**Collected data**
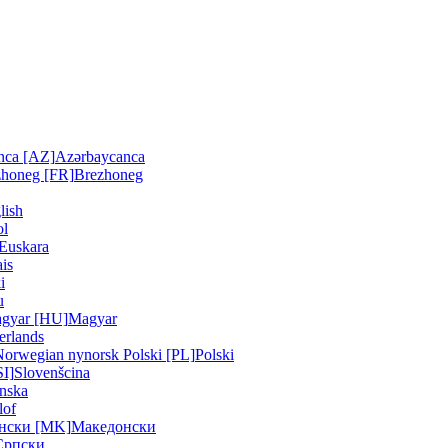
nca [AZ]
Azərbaycanca
zhoneg [FR]
Brezhoneg
lish
ol
Euskara
is
i
u
gyar [HU]
Magyar
erlands
Norwegian nynorsk
Polski [PL]
Polski
SI]
Slovenšcina
nska
lof
нски [MK]
Македонски
Српски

**WHAT YOU HAVE TO DO**
Set down every entry above again exactly, dropping each picture.

**REPLY**
nca [AZ]
Azərbaycanca
zhoneg [FR]
Brezhoneg
lish
ol
Euskara
is
i
u
gyar [HU]
Magyar
erlands
Norwegian nynorsk
Polski [PL]
Polski
SI]
Slovenšcina
nska
lof
нски [MK]
Македонски
Српски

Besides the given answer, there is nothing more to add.